## Your instructions
Check each line of the entries below for the string "oder"; copy every line where it appears.

[[ Provided data, beginning ]]

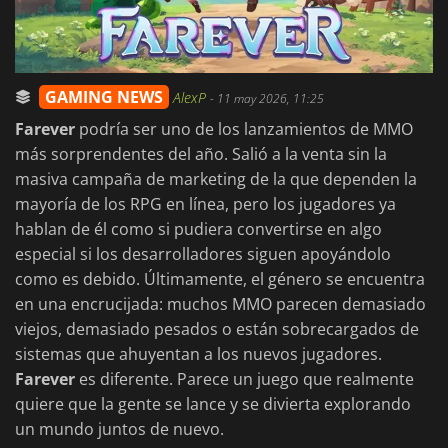
GAMING NEWS
AlexP
-
11 may 2026, 11:25
Farever
podría ser uno de los lanzamientos de MMO
más sorprendentes del año. Salió a la venta sin la
masiva campaña de marketing de la que dependen la
mayoría de los RPG en línea, pero los jugadores ya
hablan de él como si pudiera convertirse en algo
especial si los desarrolladores siguen apoyándolo
como es debido. Últimamente, el género se encuentra
en una encrucijada: muchos MMO parecen demasiado
viejos, demasiado pesados o están sobrecargados de
sistemas que ahuyentan a los nuevos jugadores.
Farever
es diferente. Parece un juego que realmente
quiere que la gente se lance y se divierta explorando
un mundo juntos de nuevo.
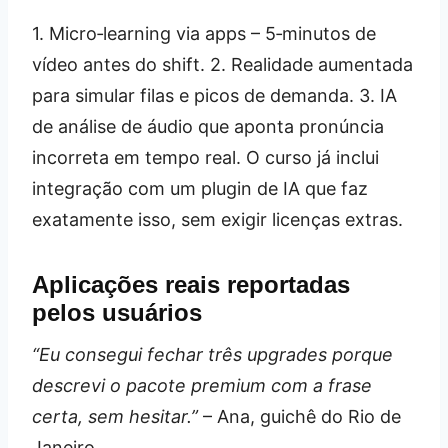
1. Micro‑learning via apps – 5‑minutos de
vídeo antes do shift. 2. Realidade aumentada
para simular filas e picos de demanda. 3. IA
de análise de áudio que aponta pronúncia
incorreta em tempo real. O curso já inclui
integração com um plugin de IA que faz
exatamente isso, sem exigir licenças extras.
Aplicações reais reportadas
pelos usuários
“Eu consegui fechar três upgrades porque
descrevi o pacote premium com a frase
certa, sem hesitar.”
– Ana, guichê do Rio de
Janeiro.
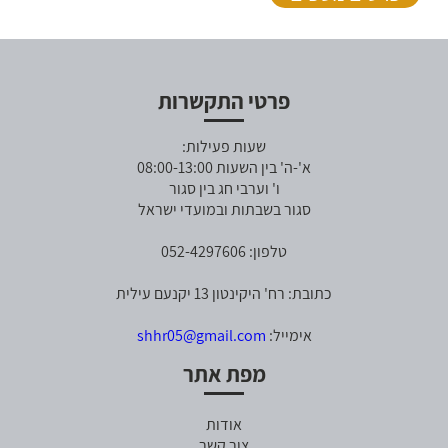
פרטי התקשרות
שעות פעילות:
א'-ה' בין השעות 08:00-13:00
ו' וערבי חג בין סגור
סגור בשבתות ובמועדי ישראל
טלפון: 052-4297606
כתובת: רח' היקינטון 13 יקנעם עילית
אימייל:
shhr05@gmail.com
מפת אתר
אודות
צור קשר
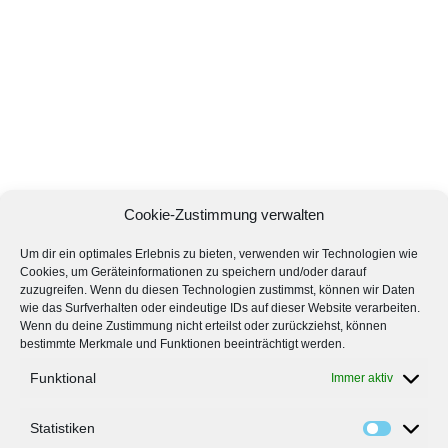
Cookie-Zustimmung verwalten
Um dir ein optimales Erlebnis zu bieten, verwenden wir Technologien wie
Cookies, um Geräteinformationen zu speichern und/oder darauf
zuzugreifen. Wenn du diesen Technologien zustimmst, können wir Daten
wie das Surfverhalten oder eindeutige IDs auf dieser Website verarbeiten.
Wenn du deine Zustimmung nicht erteilst oder zurückziehst, können
bestimmte Merkmale und Funktionen beeinträchtigt werden.
Funktional
Immer aktiv
Statistiken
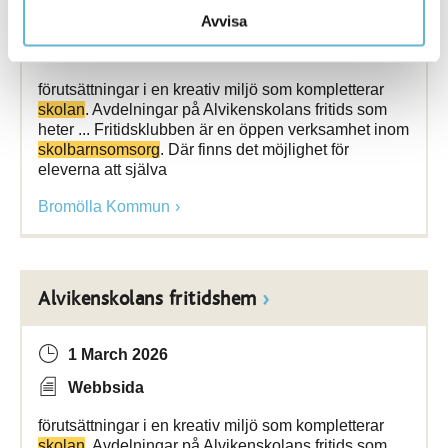
4 August 2021
Avvisa
Webbsida
förutsättningar i en kreativ miljö som kompletterar
skolan
. Avdelningar på Alvikenskolans fritids som
heter ... Fritidsklubben är en öppen verksamhet inom
skolbarnsomsorg
. Där finns det möjlighet för
eleverna att själva
Bromölla Kommun
Alvikenskolans fritidshem
1 March 2026
Webbsida
förutsättningar i en kreativ miljö som kompletterar
skolan
. Avdelningar på Alvikenskolans fritids som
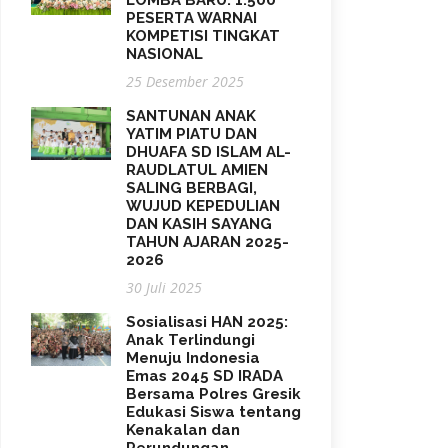
LOMBA BARU: 1.500
PESERTA WARNAI
KOMPETISI TINGKAT
NASIONAL
25 Desember 2025
SANTUNAN ANAK
YATIM PIATU DAN
DHUAFA SD ISLAM AL-
RAUDLATUL AMIEN
SALING BERBAGI,
WUJUD KEPEDULIAN
DAN KASIH SAYANG
TAHUN AJARAN 2025-
2026
30 Juli 2025
Sosialisasi HAN 2025:
Anak Terlindungi
Menuju Indonesia
Emas 2045 SD IRADA
Bersama Polres Gresik
Edukasi Siswa tentang
Kenakalan dan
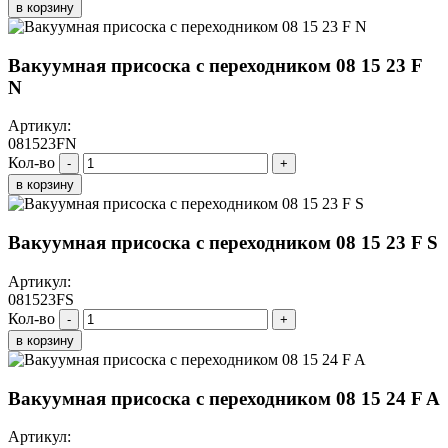
в корзину
Вакуумная присоска с переходником 08 15 23 F
N
Артикул:
081523FN
Кол-во
-
+
в корзину
Вакуумная присоска с переходником 08 15 23 F S
Артикул:
081523FS
Кол-во
-
+
в корзину
Вакуумная присоска с переходником 08 15 24 F A
Артикул:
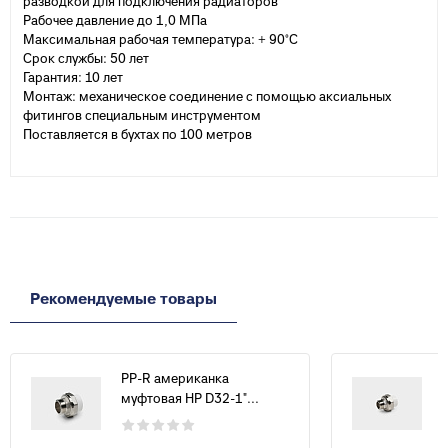
разводкой для подключения радиаторов
Рабочее давление до 1,0 МПа
Максимальная рабочая температура: + 90°С
Срок службы: 50 лет
Гарантия: 10 лет
Монтаж: механическое соединение с помощью аксиальных
фитингов специальным инструментом
Поставляется в бухтах по 100 метров
Рекомендуемые товары
PP-R американка
муфтовая НР D32-1"...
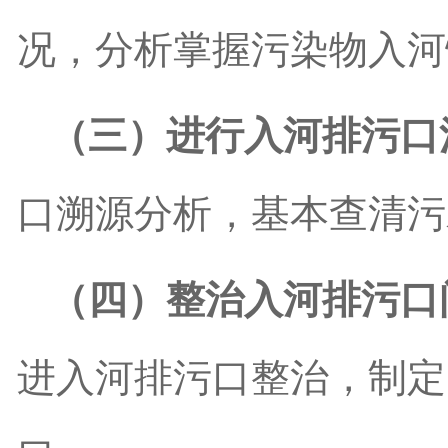
况，分析掌握污染物入河
（三）进行入河排污口
口溯源分析，基本查清污
（四）整治入河排污口
进入河排污口整治，制定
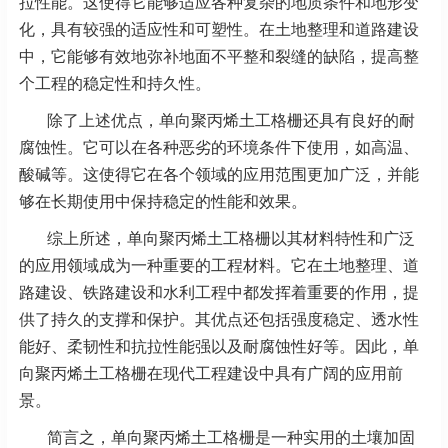
拉性能。这使得它能够适应各种复杂的地质条件和地形变
化，具有较强的适应性和可塑性。在土地整理和道路建设
中，它能够有效地弥补地面不平整和裂缝的缺陷，提高整
个工程的稳定性和持久性。
除了上述优点，单向聚丙烯土工格栅还具有良好的耐
腐蚀性。它可以在各种恶劣的环境条件下使用，如高温、
酸碱等。这使得它在各个领域的应用范围更加广泛，并能
够在长期使用中保持稳定的性能和效果。
综上所述，单向聚丙烯土工格栅以其材料特性和广泛
的应用领域成为一种重要的工程材料。它在土地整理、道
路建设、铁路建设和水利工程中都发挥着重要的作用，提
供了持久的支撑和保护。其优点还包括强度稳定、透水性
能好、柔韧性和抗拉性能强以及耐腐蚀性好等。因此，单
向聚丙烯土工格栅在现代工程建设中具有广阔的应用前
景。
简言之，单向聚丙烯土工格栅是一种实用的土壤加固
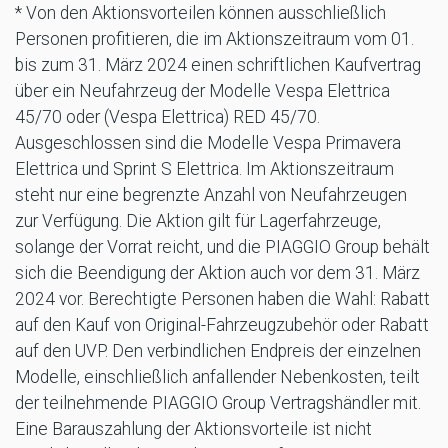
* Von den Aktionsvorteilen können ausschließlich
Personen profitieren, die im Aktionszeitraum vom 01.
bis zum 31. März 2024 einen schriftlichen Kaufvertrag
über ein Neufahrzeug der Modelle Vespa Elettrica
45/70 oder (Vespa Elettrica) RED 45/70.
Ausgeschlossen sind die Modelle Vespa Primavera
Elettrica und Sprint S Elettrica. Im Aktionszeitraum
steht nur eine begrenzte Anzahl von Neufahrzeugen
zur Verfügung. Die Aktion gilt für Lagerfahrzeuge,
solange der Vorrat reicht, und die PIAGGIO Group behält
sich die Beendigung der Aktion auch vor dem 31. März
2024 vor. Berechtigte Personen haben die Wahl: Rabatt
auf den Kauf von Original-Fahrzeugzubehör oder Rabatt
auf den UVP. Den verbindlichen Endpreis der einzelnen
Modelle, einschließlich anfallender Nebenkosten, teilt
der teilnehmende PIAGGIO Group Vertragshändler mit.
Eine Barauszahlung der Aktionsvorteile ist nicht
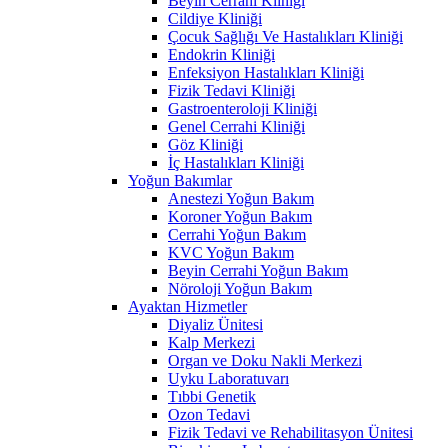
Beyin Cerrahi Kliniği
Cildiye Kliniği
Çocuk Sağlığı Ve Hastalıkları Kliniği
Endokrin Kliniği
Enfeksiyon Hastalıkları Kliniği
Fizik Tedavi Kliniği
Gastroenteroloji Kliniği
Genel Cerrahi Kliniği
Göz Kliniği
İç Hastalıkları Kliniği
Yoğun Bakımlar
Anestezi Yoğun Bakım
Koroner Yoğun Bakım
Cerrahi Yoğun Bakım
KVC Yoğun Bakım
Beyin Cerrahi Yoğun Bakım
Nöroloji Yoğun Bakım
Ayaktan Hizmetler
Diyaliz Ünitesi
Kalp Merkezi
Organ ve Doku Nakli Merkezi
Uyku Laboratuvarı
Tıbbi Genetik
Ozon Tedavi
Fizik Tedavi ve Rehabilitasyon Ünitesi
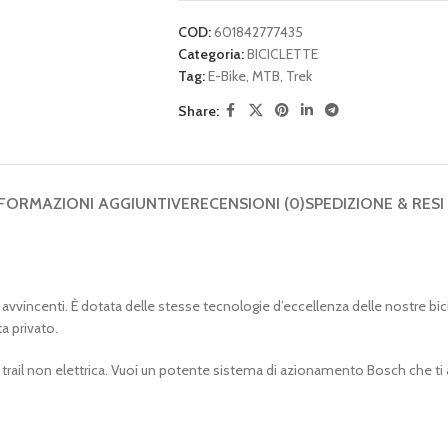
COD:
601842777435
Categoria:
BICICLETTE
Tag:
E-Bike
,
MTB
,
Trek
Share:
FORMAZIONI AGGIUNTIVE
RECENSIONI (0)
SPEDIZIONE & RESI
 avvincenti. È dotata delle stesse tecnologie d’eccellenza delle nostre bici 
a privato.
rail non elettrica. Vuoi un potente sistema di azionamento Bosch che ti ai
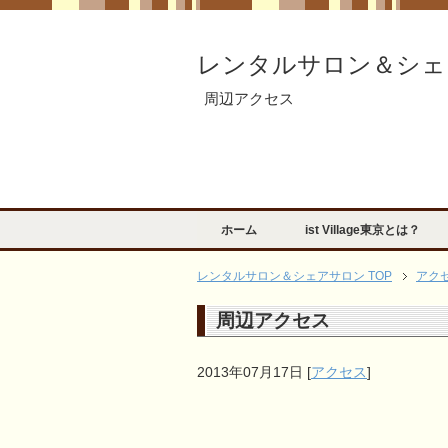
レンタルサロン＆シェ
周辺アクセス
ホーム
ist Village東京とは？
レンタルサロン＆シェアサロン TOP
アク
周辺アクセス
2013年07月17日
[
アクセス
]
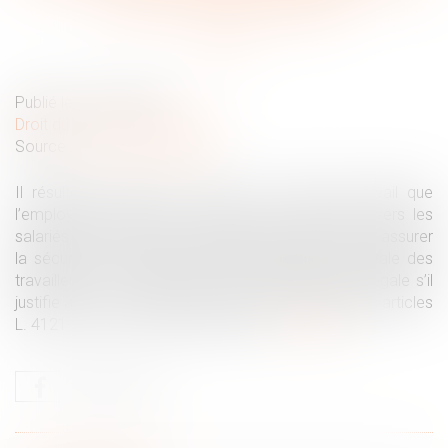
sécurité de l’employeur
Publié le :
22/03/2022
Droit du travail - Employeurs
Source :
www.actu-juridique.fr
Il résulte de l’article L. 4121-1 du Code du travail que
l’employeur, tenu d’une obligation de sécurité envers les
salariés, doit prendre les mesures nécessaires pour assurer
la sécurité et protéger la santé physique et mentale des
travailleurs. Il ne méconnaît pas cette obligation légale s’il
justifie avoir pris toutes les mesures prévues par les articles
L. 4121-1 et L. 4121-2 de ce code...
Lire la suite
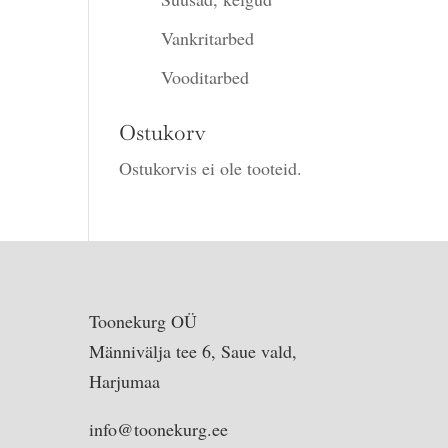
Vankritarbed
Vooditarbed
Ostukorv
Ostukorvis ei ole tooteid.
Toonekurg OÜ
Männivälja tee 6, Saue vald,
Harjumaa
info@toonekurg.ee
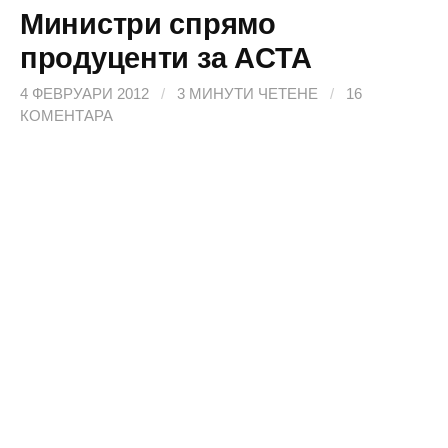
Министри спрямо
продуценти за ACTA
4 ФЕВРУАРИ 2012
/
3 МИНУТИ ЧЕТЕНЕ
/
16
КОМЕНТАРА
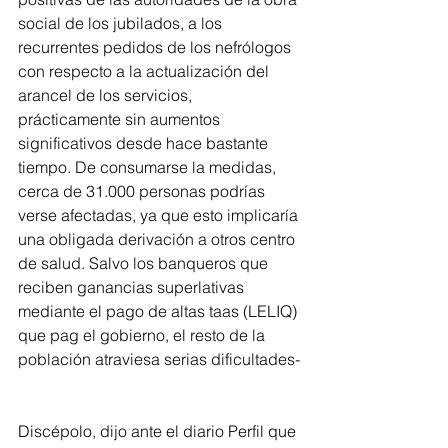
social de los jubilados, a los 
recurrentes pedidos de los nefrólogos 
con respecto a la actualización del 
arancel de los servicios, 
prácticamente sin aumentos 
significativos desde hace bastante 
tiempo. De consumarse la medidas, 
cerca de 31.000 personas podrías 
verse afectadas, ya que esto implicaría 
una obligada derivación a otros centro 
de salud. Salvo los banqueros que 
reciben ganancias superlativas 
mediante el pago de altas taas (LELIQ) 
que pag el gobierno, el resto de la 
población atraviesa serias dificultades-
Discépolo, dijo ante el diario Perfil que 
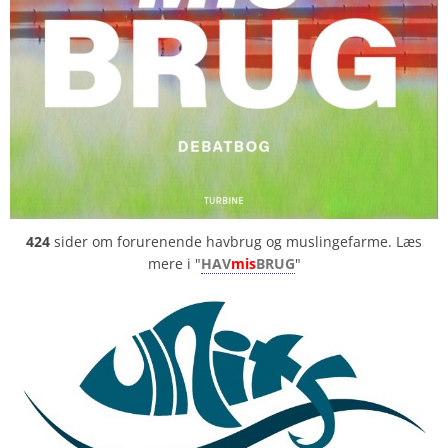
424
sider om forurenende havbrug og muslingefarme. Læs
mere i "
HAV
mis
BRUG
"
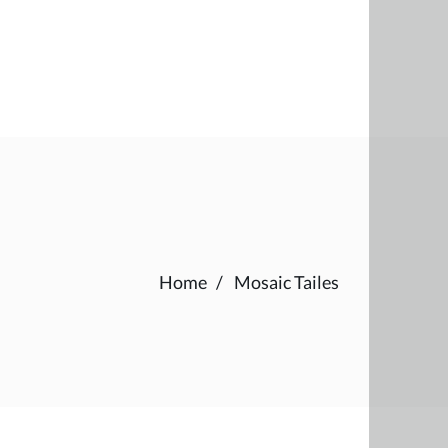
Home
Mosaic Tailes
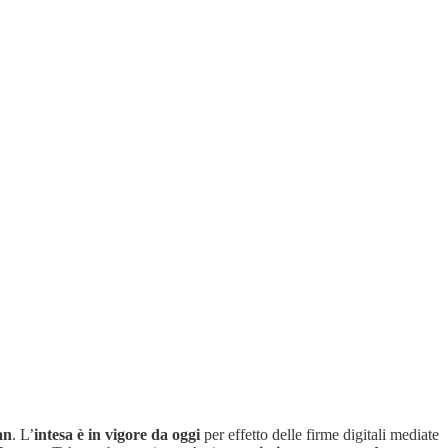
an
. L’
intesa è in vigore da oggi
per effetto delle firme digitali mediate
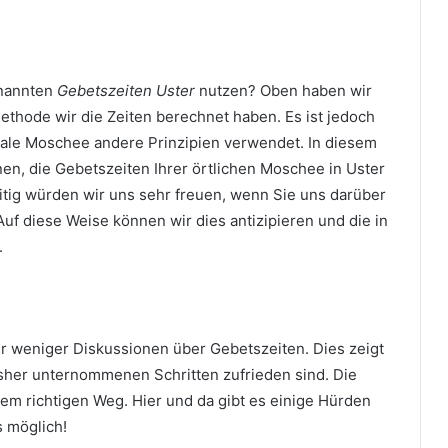
enannten
Gebetszeiten Uster
nutzen? Oben haben wir
Methode wir die Zeiten berechnet haben. Es ist jedoch
okale Moschee andere Prinzipien verwendet. In diesem
nen, die Gebetszeiten Ihrer örtlichen Moschee in Uster
itig würden wir uns sehr freuen, wenn Sie uns darüber
uf diese Weise können wir dies antizipieren und die in
.
mer weniger Diskussionen über Gebetszeiten. Dies zeigt
sher unternommenen Schritten zufrieden sind. Die
dem richtigen Weg. Hier und da gibt es einige Hürden
s möglich!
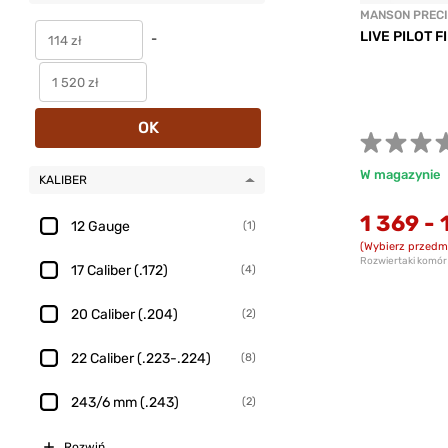
MANSON PRECI
LIVE PILOT 
-
OK
W magazynie
KALIBER
1 369
-
12 Gauge
(1)
(Wybierz przedm
Rozwiertaki komór
17 Caliber (.172)
(4)
20 Caliber (.204)
(2)
22 Caliber (.223-.224)
(8)
243/6 mm (.243)
(2)
Rozwiń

[[ Provided data, end ]]

## Response
Cookies, um Geräteinformationen zu speichern und/oder darauf
wie das Surfverhalten oder eindeutige IDs auf dieser Website verarbeiten.
Wenn du deine Zustimmung nicht erteilst oder zurückziehst, können
45/70 oder (Vespa Elettrica) RED 45/70.
auf den Kauf von Original-Fahrzeugzubehör oder Rabatt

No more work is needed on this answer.